> [Directions for this task]
Print every entry word for word, but omit the pictures.

(Beginning of Data for analysis)

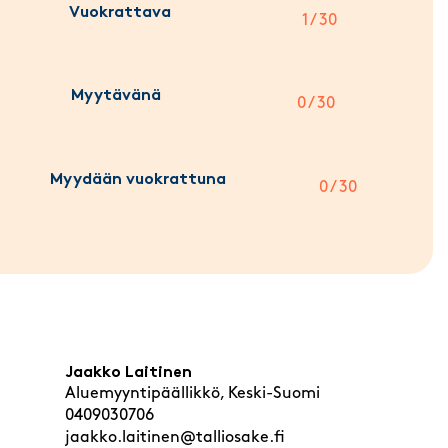
Vuokrattava
1 / 30
Myytävänä
0 / 30
Myydään vuokrattuna
0 / 30
Jaakko Laitinen
Aluemyyntipäällikkö, Keski-Suomi
0409030706
jaakko.laitinen@talliosake.fi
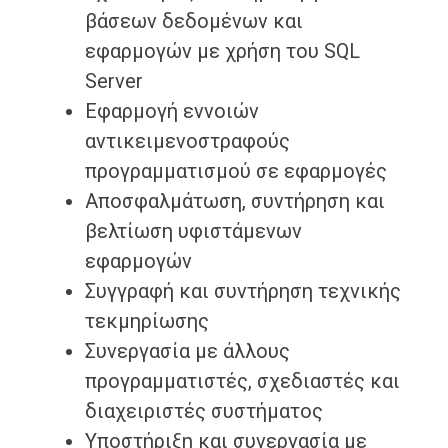
βάσεων δεδομένων και
εφαρμογών με χρήση του SQL
Server
Εφαρμογή εννοιών
αντικειμενοστραφούς
προγραμματισμού σε εφαρμογές
Αποσφαλμάτωση, συντήρηση και
βελτίωση υφιστάμενων
εφαρμογών
Συγγραφή και συντήρηση τεχνικής
τεκμηρίωσης
Συνεργασία με άλλους
προγραμματιστές, σχεδιαστές και
διαχειριστές συστήματος
Υποστήριξη και συνεργασία με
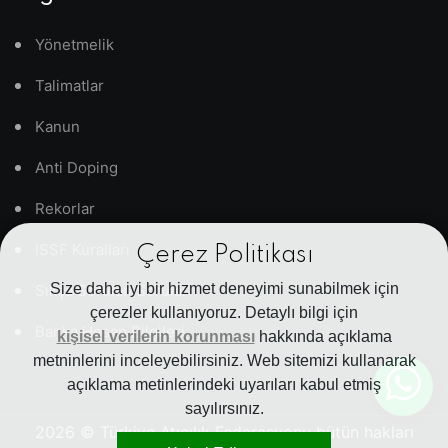
Yönetmelik
Talimatlar
Kanun
Anti Doping
Rekorlar
ISSF Kuralları
Çerez Politikası
Size daha iyi bir hizmet deneyimi sunabilmek için
Sıkça Sorulan Sorular
çerezler kullanıyoruz. Detaylı bilgi için
Banka Hesap Bilgileri
kişisel verilerin korunması
hakkında açıklama
metninlerini inceleyebilirsiniz. Web sitemizi kullanarak
açıklama metinlerindeki uyarıları kabul etmiş
sayılırsınız.
2026
© Türkiye Atıcılık Federasyonu bütün hakları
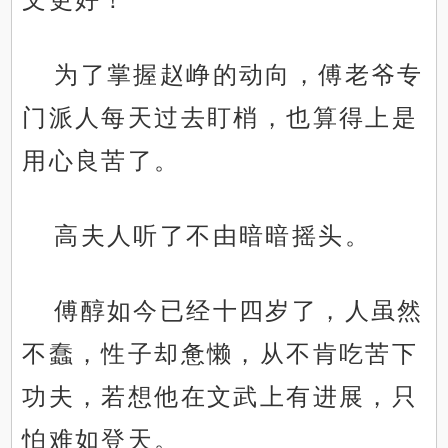
为了掌握赵峥的动向，傅老爷专
门派人每天过去盯梢，也算得上是
用心良苦了。
高夫人听了不由暗暗摇头。
傅醇如今已经十四岁了，人虽然
不蠢，性子却惫懒，从不肯吃苦下
功夫，若想他在文武上有进展，只
怕难如登天。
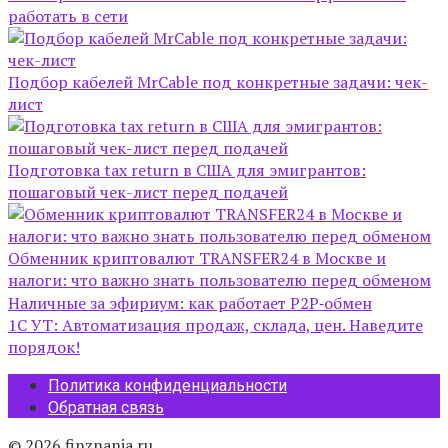
работать в сети
Подбор кабелей MrCable под конкретные задачи: чек-
лист
Подготовка tax return в США для эмигрантов:
пошаговый чек-лист перед подачей
Обменник криптовалют TRANSFER24 в Москве и
налоги: что важно знать пользователю перед обменом
Наличные за эфириум: как работает P2P‑обмен
1С УТ: Автоматизация продаж, склада, цен. Наведите
порядок!
Политика конфиденциальности
Обратная связь
© 2026 finznania.ru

(End of Data for analysis)

> [Response to the exercise]
Vuokrattava
1 / 30
Myytävänä
0 / 30
Myydään vuokrattuna
0 / 30
Jaakko Laitinen
Aluemyyntipäällikkö, Keski-Suomi
0409030706
jaakko.laitinen@talliosake.fi
βάσεων δεδομένων και
εφαρμογών με χρήση του SQL
Server
Εφαρμογή εννοιών
αντικειμενοστραφούς
προγραμματισμού σε εφαρμογές
Αποσφαλμάτωση, συντήρηση και
βελτίωση υφιστάμενων
εφαρμογών
Συγγραφή και συντήρηση τεχνικής
τεκμηρίωσης
Συνεργασία με άλλους
προγραμματιστές, σχεδιαστές και
διαχειριστές συστήματος
Υποστήριξη και συνεργασία με
Yönetmelik
Talimatlar
Kanun
Anti Doping
Rekorlar
ISSF Kuralları
Çerez Politikası
Size daha iyi bir hizmet deneyimi sunabilmek için
Sıkça Sorulan Sorular
çerezler kullanıyoruz. Detaylı bilgi için
Banka Hesap Bilgileri
kişisel verilerin korunması
hakkında açıklama
metninlerini inceleyebilirsiniz. Web sitemizi kullanarak
açıklama metinlerindeki uyarıları kabul etmiş
sayılırsınız.
2026
© Türkiye Atıcılık Federasyonu bütün hakları
为了掌握赵峥的动向，傅老爷专
门派人每天过去盯梢，也算得上是
用心良苦了。
高夫人听了不由暗暗摇头。
傅醇如今已经十四岁了，人虽然
不蠢，性子却惫懒，从不肯吃苦下
功夫，若想他在文武上有进展，只
怕难如登天。
работать в сети
Подбор кабелей MrCable под конкретные задачи: чек-
лист
Подготовка tax return в США для эмигрантов:
пошаговый чек-лист перед подачей
Обменник криптовалют TRANSFER24 в Москве и
налоги: что важно знать пользователю перед обменом
Наличные за эфириум: как работает P2P‑обмен
1С УТ: Автоматизация продаж, склада, цен. Наведите
порядок!
Политика конфиденциальности
Обратная связь
© 2026 finznania.ru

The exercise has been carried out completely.